Children’s privacy law advocates undeterred amid injunction

At a press briefing, they warned that tech companies could be spared from regulation.
A Google building on its campus in Mountain View, Calif. (AP Photo/Jeff Chiu, File)

Childrens’ data privacy advocates are vowing to continue to press state lawmakers to pass age-appropriate design code laws, despite a California judge’s recent ruling that blocked the state’s first-in-the-nation law from taking effect.

At a press briefing Tuesday, members of the Kids Code coalition — whose members supported the California law and similar legislation in other states this year — decried the judge’s decision and warned of a “dangerous weaponization” of the First Amendment that could result in tech companies being spared from regulation.

U.S. District Court Judge Beth Labson Freeman in San Jose granted on Sept. 18 a preliminary injunction sought by NetChoice, a tech trade group, on the grounds that California’s AADC likely violates the first Amendment.

The law’s supporters, speaking during the media briefing, warned that the injunction sets a dangerous precedent.

“There is not a First Amendment right to trick or manipulate children,” said Neil Richards, a professor of law at Washington University in St. Louis who specializes in privacy law. “If we make everything a First Amendment issue, we can regulate nothing.”

“This is the digital equivalent of not installing literal guardrails on staircases and not picking up banana peels or wet spots from the floors of grocery stores,” Richards said.

Carl Szabo, NetChoice’s vice president and general counsel, said the judge found “many reasons” why the law is likely to be struck down.

“CAADC proponents think they can end-run the First Amendment with clever word play, but Judge Freeman was clear: the law risks the privacy of minors and likely undermines their constitutional rights,” Szabo said in a statement.

AADC laws require companies to design online products and services with the best interest of kids in mind, if young people are likely to be users of the product. California’s 2022 law was modeled on regulations first established in the United Kingdom that have resulted in companies making changes such as disabling autoplay and halting overnight notifications to youth users.

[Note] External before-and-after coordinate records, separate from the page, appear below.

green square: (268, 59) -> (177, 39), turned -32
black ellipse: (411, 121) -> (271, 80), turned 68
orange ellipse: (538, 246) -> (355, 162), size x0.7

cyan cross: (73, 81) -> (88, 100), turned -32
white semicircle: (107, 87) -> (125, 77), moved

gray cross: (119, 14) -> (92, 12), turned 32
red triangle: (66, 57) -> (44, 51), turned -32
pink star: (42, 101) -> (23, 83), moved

NetChoice sued in December to overturn the California law on the grounds that it regulates online speech and runs afoul of the First Amendment. AADC supporters say it is not a content moderation law but instead a data privacy measure aimed at ensuring heightened protections for kids while online.

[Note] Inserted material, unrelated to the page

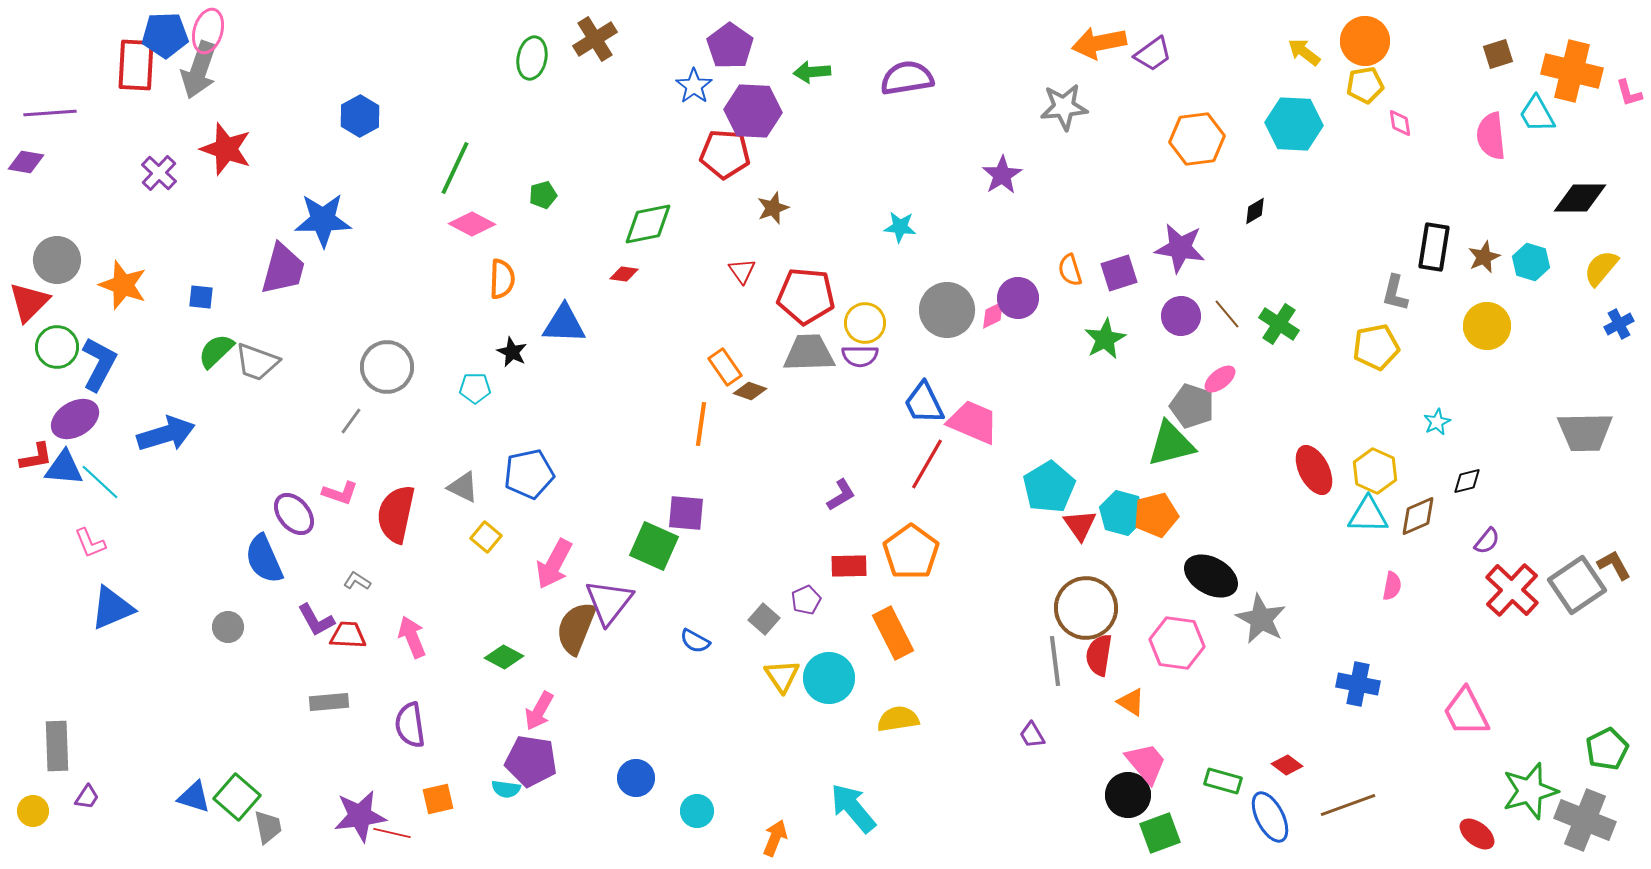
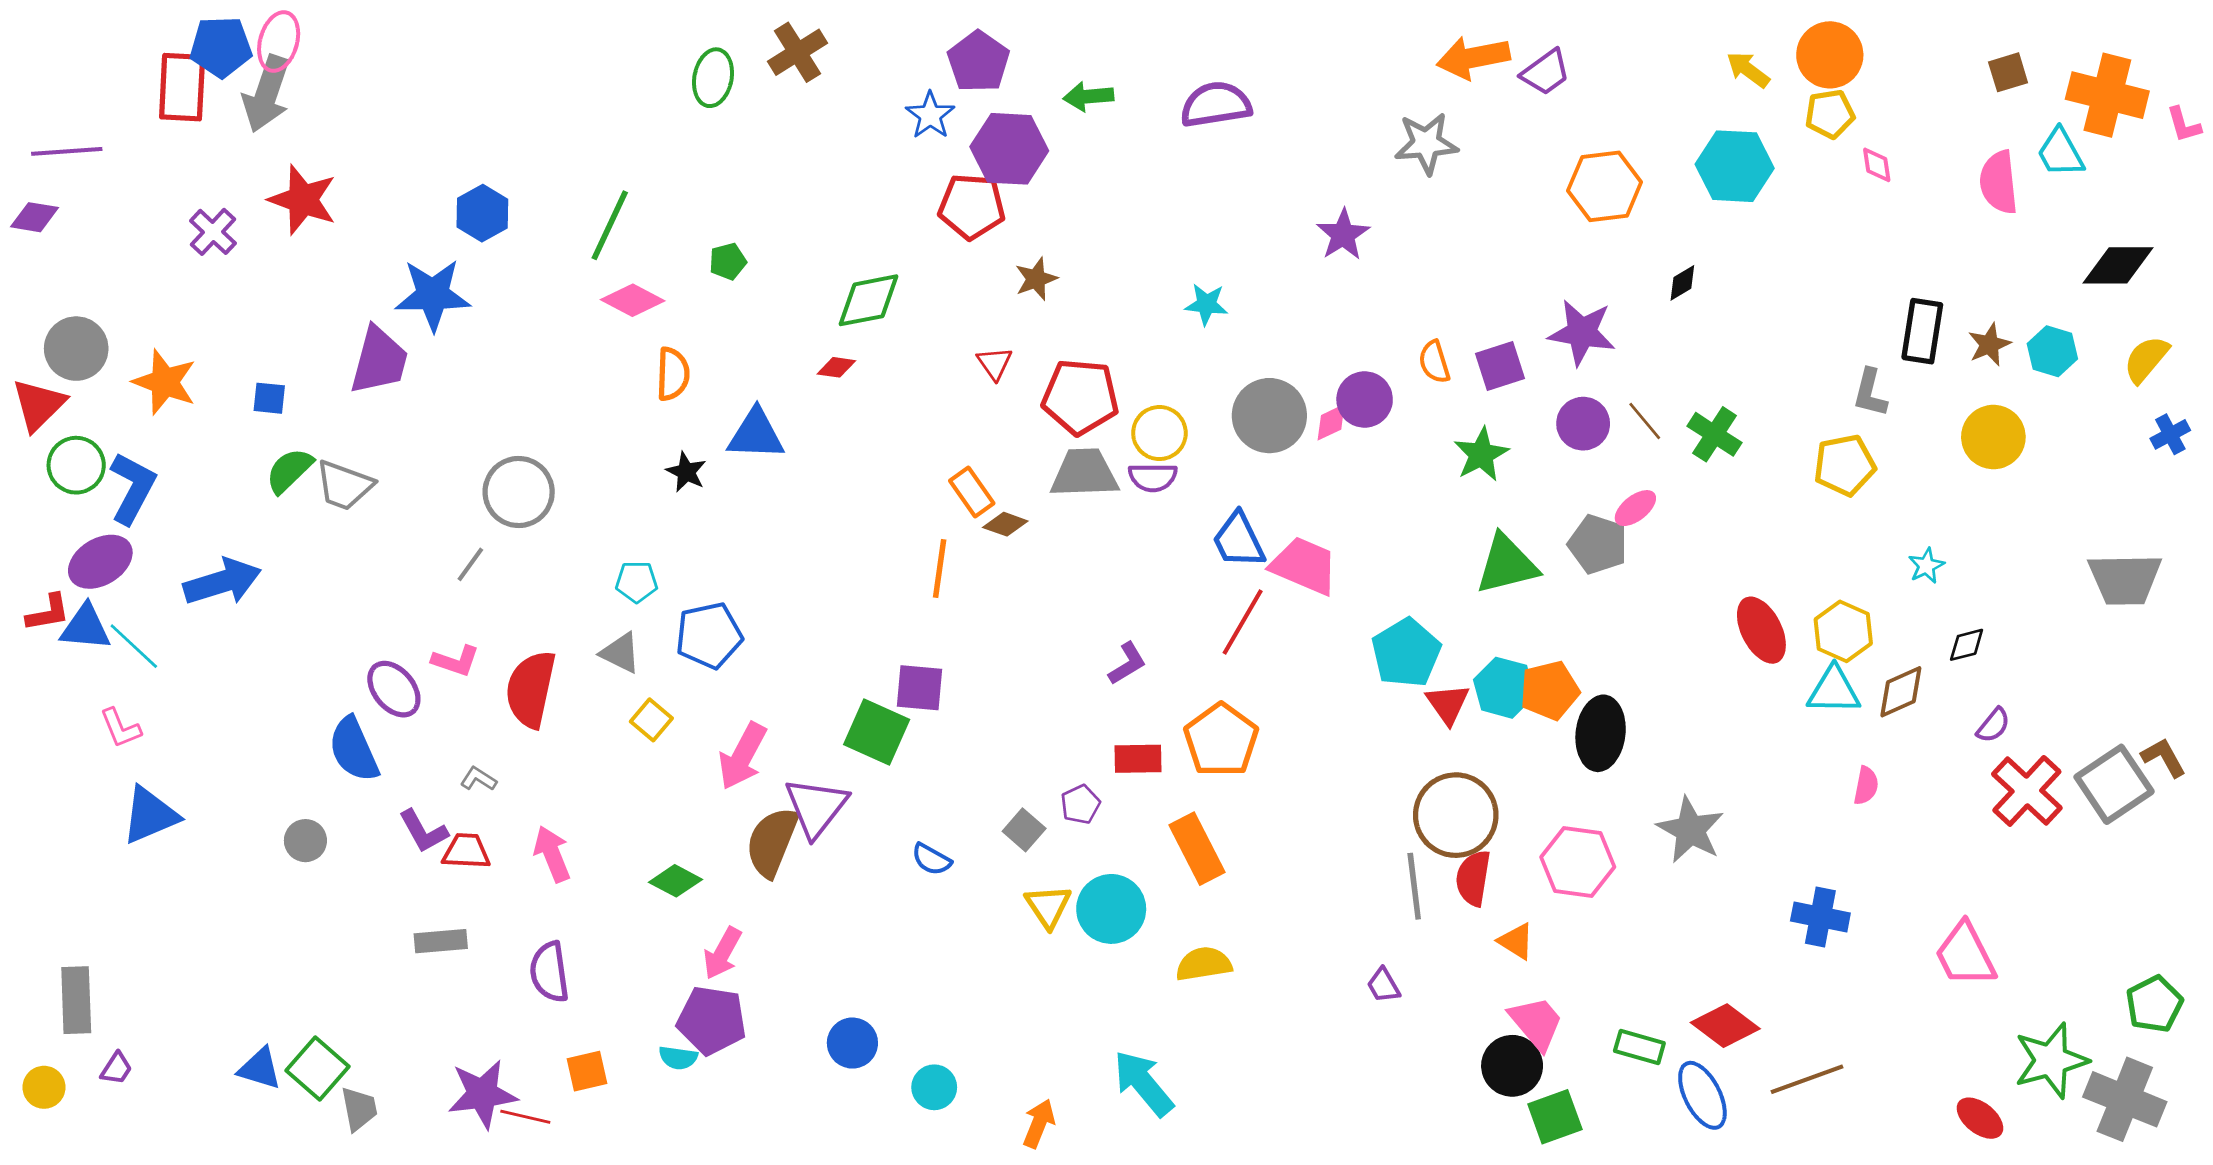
blue hexagon: (360, 116) -> (482, 213), moved
cyan pentagon: (475, 388) -> (637, 582), moved
green triangle: (1171, 444) -> (1507, 564), moved
black ellipse: (1211, 576) -> (1601, 733), moved, turned 68
red diamond: (1287, 765) -> (1725, 1026), size x1.6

“We’re at a moment in our country’s history where we have to reckon with how our legal doctrines ultimately will support our pursuit for meaningful tech accountability or will hinder us from being able to regulate these companies at all,” said Meetali Jain, director of the Tech Justice Law Project.

Megan Iorio, senior counsel and amicus director at the Electronic Privacy Information Center, said that if the California judge’s reasoning holds up under appeal, it could also endanger broader data privacy laws that have so far passed in a dozen states.

“These are very common nuts and bolts commercial regulations that should not be subject to heightened First Amendment scrutiny and definitely should not be considered unconstitutional,” Iorio said, noting that EPIC filed an amicus brief in support of California’s law in response to the NetChoice lawsuit.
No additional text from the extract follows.